How Greg Schiano built Rutgers football's infrastructure to adapt to changing landscape

As the search for Rutgers’ new AD drags on with no end in sight, Greg Schiano’s football program begins training camp unaffected and undeterred.

As the wayward search for Rutgers’ new athletics director appears to finally be close to an end, Greg Schiano’s football program will begin training camp having been unaffected and undeterred by what transpired over the last year.

The chaos that’s engulfed the Rodkin Center hasn’t moved across Sutphen Road to infiltrate the Hale Center.

And that’s not a coincidence.

Schiano since he’s been back has run his program in his vision with the personnel and infrastructure that he sees fit.

As the landscape of college sports – especially college football – has evolved with Name, Image and Likeness, the transfer portal and now revenue sharing, that infrastructure has only become more important.

It’s also become bigger.

But the freedom Schiano has to lead his program without interference has helped insulate it from an AD search that became a punchline nationally – its previous leading candidate, Brian Lafemina, according to NJ Advance Media pulled his name from consideration in recent weeks.

The university has now zeroed in on Keli Zinn, the executive deputy director of athletics and chief operating officer at Louisiana State, according to reports.

When asked about the long search last week in Las Vegas at Big Ten Media Days, Schiano said he hadn’t spent much time worrying about the search.

Had it affected anything?

“Not our operation,” said Schiano, who’s beginning his sixth season since returning to Rutgers.

Rutgers football's infrastructure

While it undoubtedly would help Schiano to have an athletics director who could help him raise funds – something he’s never had during his second stint – it’s not something that’s stopping him.

Jul 22, 2025; Las Vegas, NV, USA; Rutgers head coach Greg Schiano speaks to the media during the Big Ten NCAA college football media days at Mandalay Bay Resort. Mandatory Credit: Lucas Peltier-Imagn Images

Schiano’s program has increasingly started to look like an NFL organization. His two years as the head coach of the Tampa Bay Buccaneers in 2012 and 2013 gave him an up-close, inside look at what it needs.

NFL organizations have college personnel and pro personnel to evaluate both groups of players. Schiano’s program has groups to evaluate high school players and college players so it’s ready to jump when anyone enters the portal.

Schiano’s been diligent about how he’s built the operation.

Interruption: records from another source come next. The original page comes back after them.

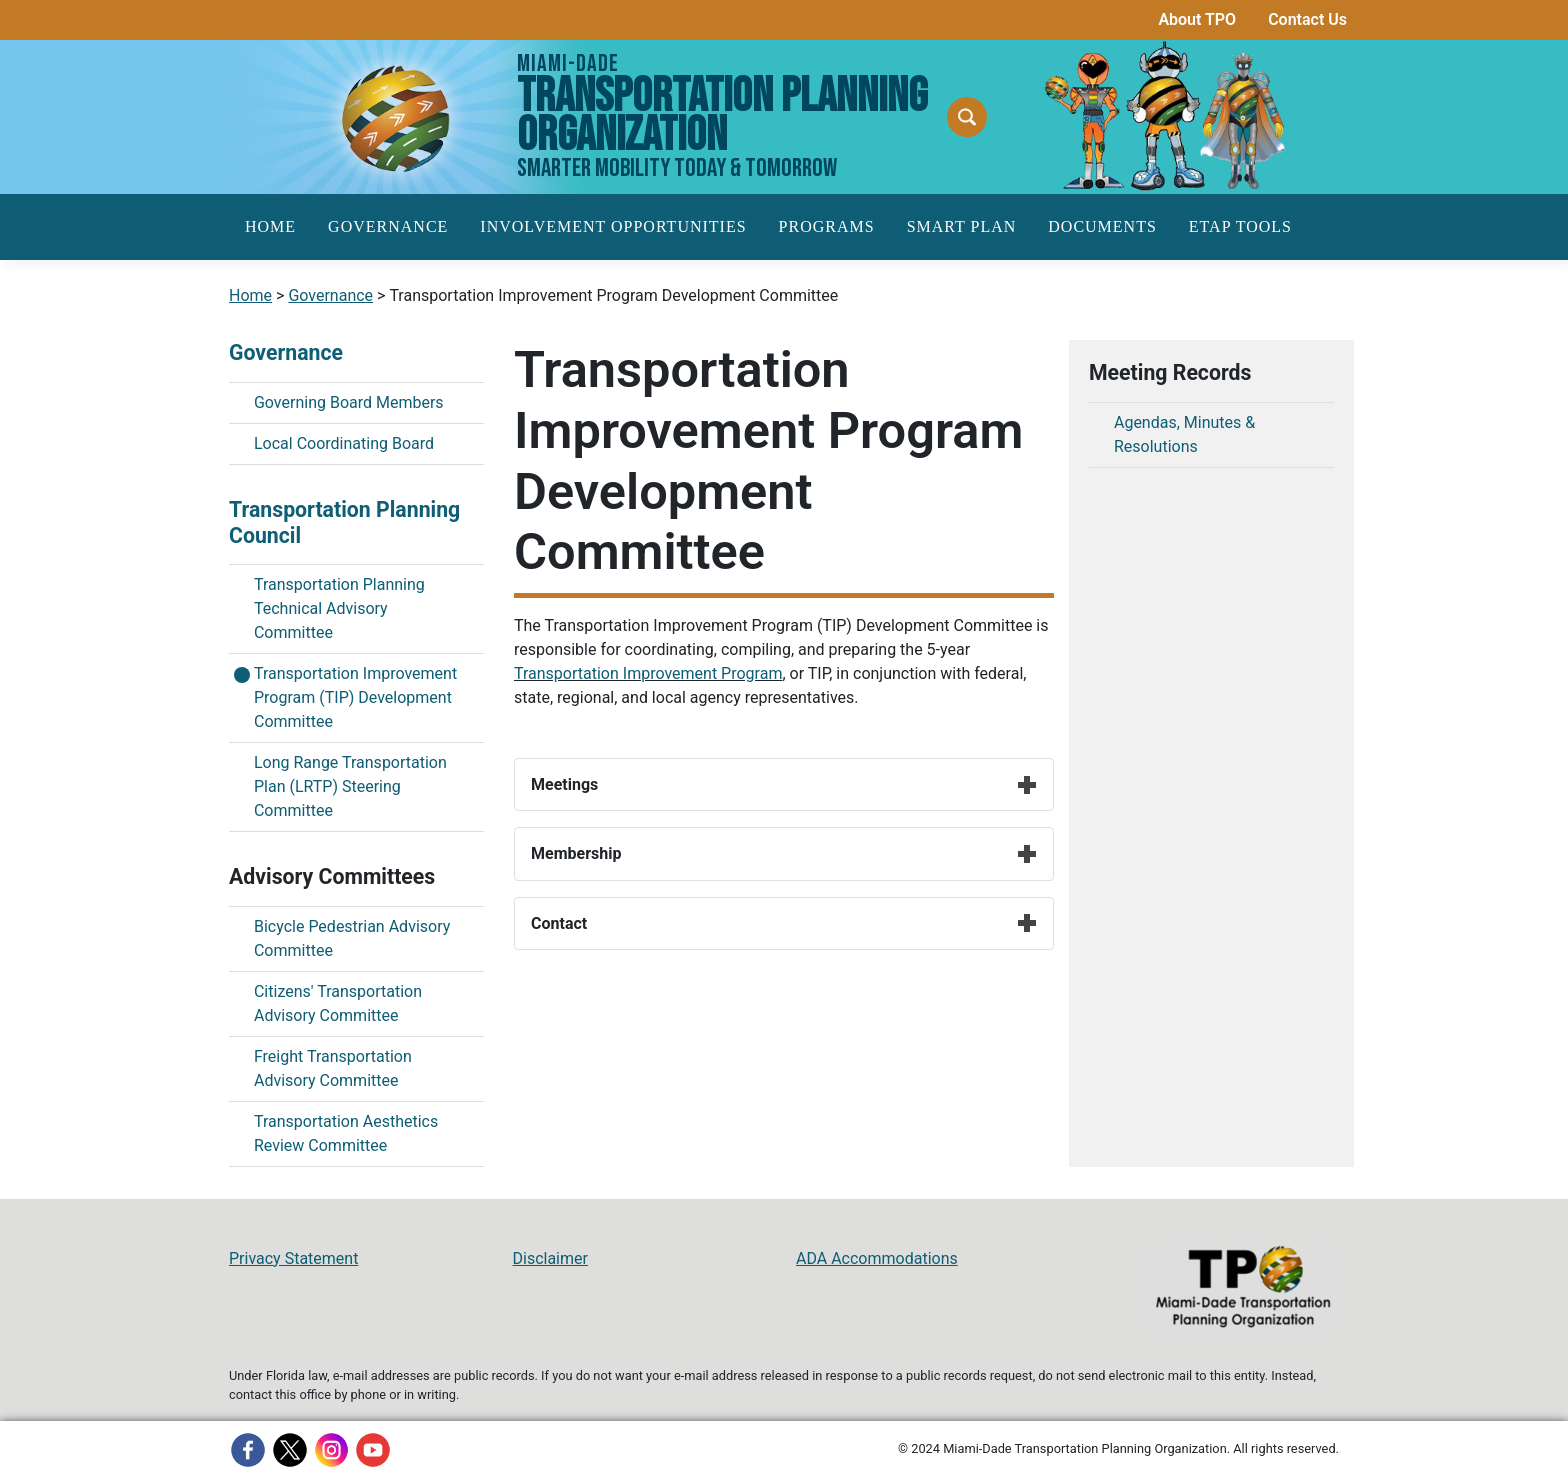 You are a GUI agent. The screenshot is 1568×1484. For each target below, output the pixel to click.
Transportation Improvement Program (648, 673)
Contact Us (1307, 19)
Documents (1102, 226)
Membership (784, 853)
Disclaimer (550, 1258)
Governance (388, 226)
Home (270, 226)
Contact (784, 923)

“Certainly we need more people to help with evaluations but we’ve kind of reorganized our entire population,” Schiano said. “My whole thing has always been measure twice and cut once. I don’t want to just react, I’d rather be a little bit later and get it right than have to be the first out of gate. I don’t want to be last but certainly don’t need to be first. I’ve observed a lot of other people, what they’ve done. Things I think are good, things that are not. Certainly from my own experience I had an idea of how I wanted to do it.”

'Comfortable with the team we have'

Schiano credited the team he’s assembled to help lead it: Chief of Staff Kevin MacConnell, assistant general manager for finance Jordan Wolkstein, assistant general manager for personnel Eric Josephs, and assistant athletic director for football Will Gilkison, who helps run the ins and outs of program operations.

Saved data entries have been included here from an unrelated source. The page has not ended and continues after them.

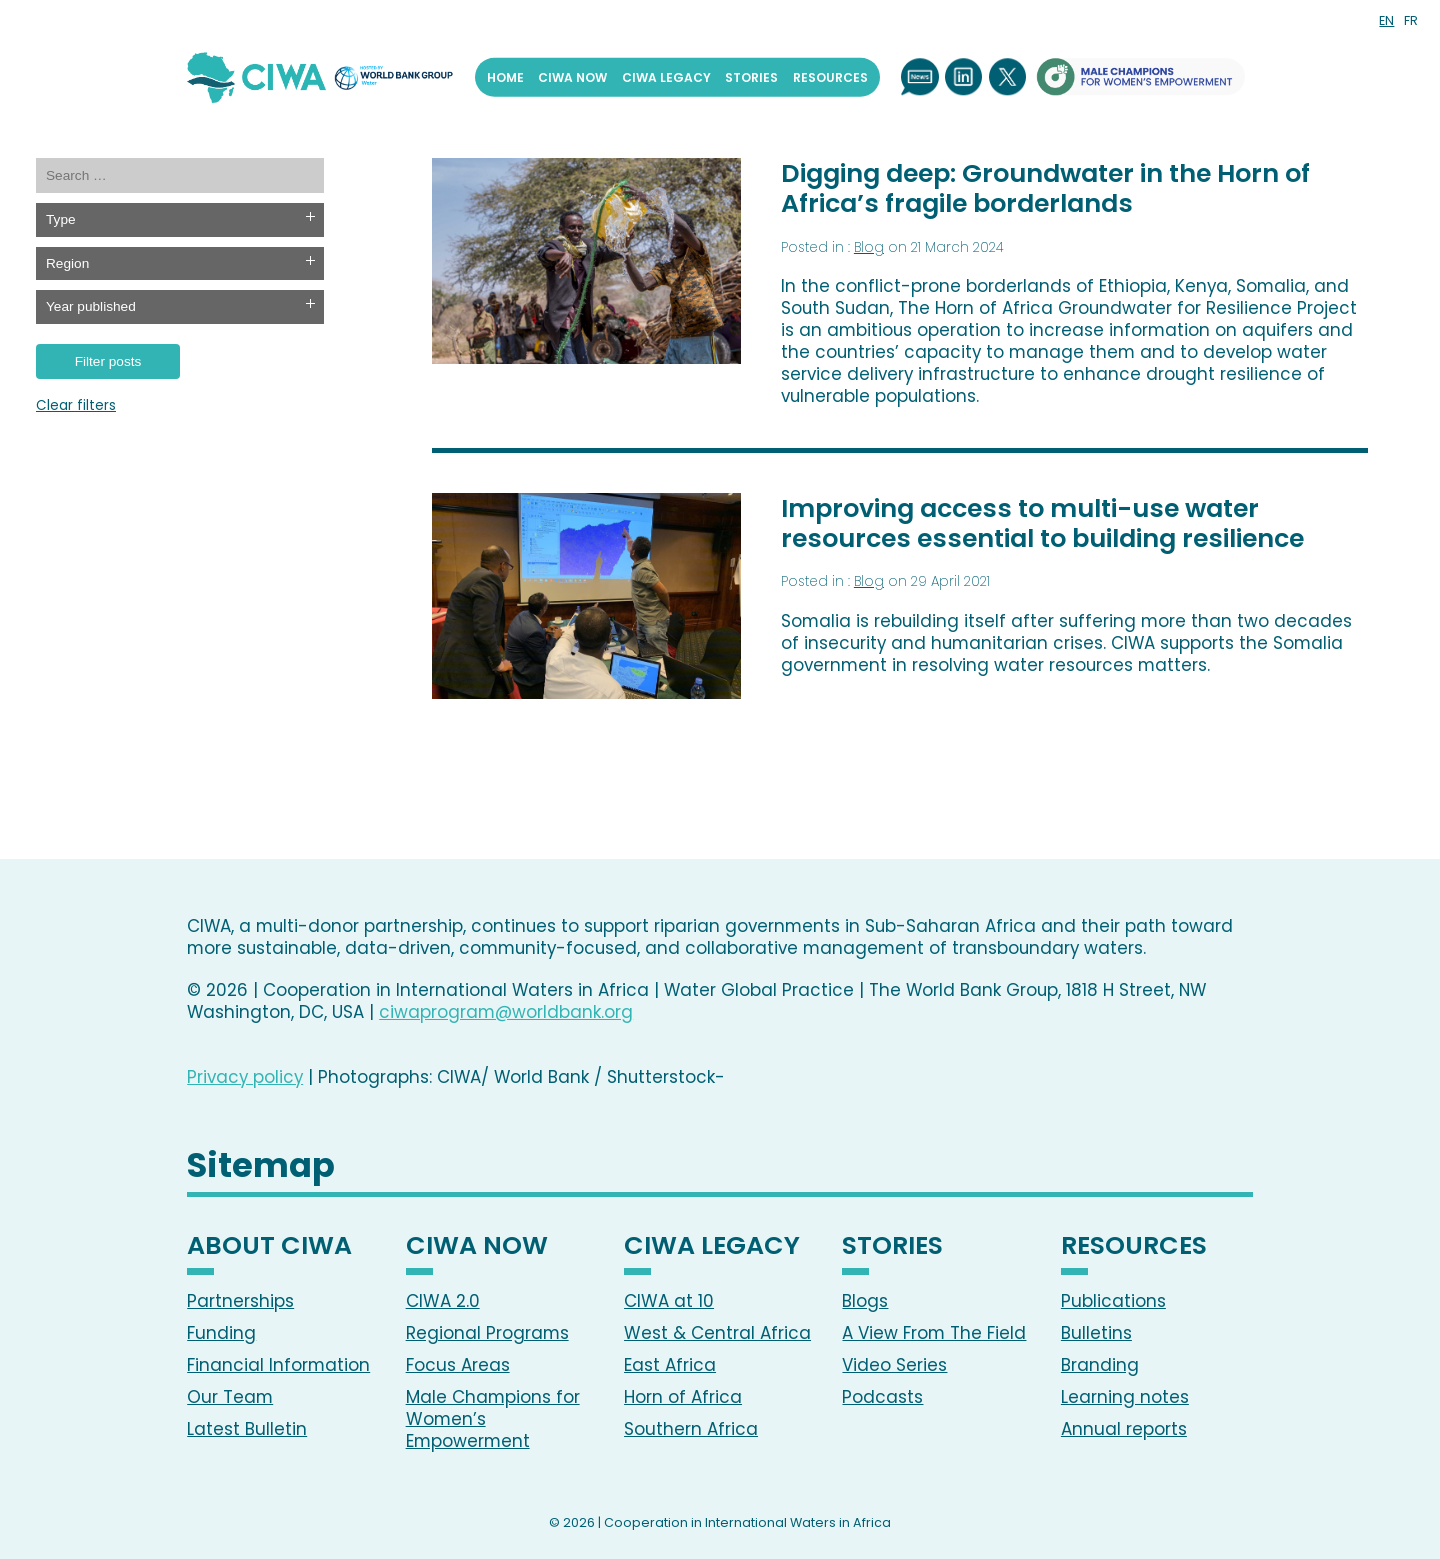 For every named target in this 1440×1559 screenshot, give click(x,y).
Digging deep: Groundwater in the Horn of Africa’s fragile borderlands (1045, 188)
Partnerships (240, 1301)
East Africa (670, 1365)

Wolkstein’s role helping to oversee contracts and compensation for players shows just how much college football has changed, but it’s also a necessity.

When it comes to paying players and roster construction to stay within a budget, that’s another area Schiano’s time in the NFL helped prepare him for.

“I think it helps a lot,” Schiano said. “I think it just helps with the comfortability of dealing with finance as it ties to football. I think you have to some discipline. We’ve had some players that if we could’ve spent a little more, we could’ve probably gotten them. To me the most important thing is your own team. You’re around them every day, you know who they are. So where you can’t afford to make mistakes is on your own team. That’s the one you should know. Every time you step outside your organization there’s some unknown there.”

Every year Schiano’s program has evolved. Every year it’s looked more and more like a pro organization to adapt to the changes in college football.

He’s built it in his vision.

At some point Rutgers will hire an athletics director, but until it does operations inside the Hale Center continue to run smoothly.

“We really feel comfortable with the team that we have,” Schiano said. “We do have to continue to strategically add people to build the infrastructure but I want to make sure they’re the right people.”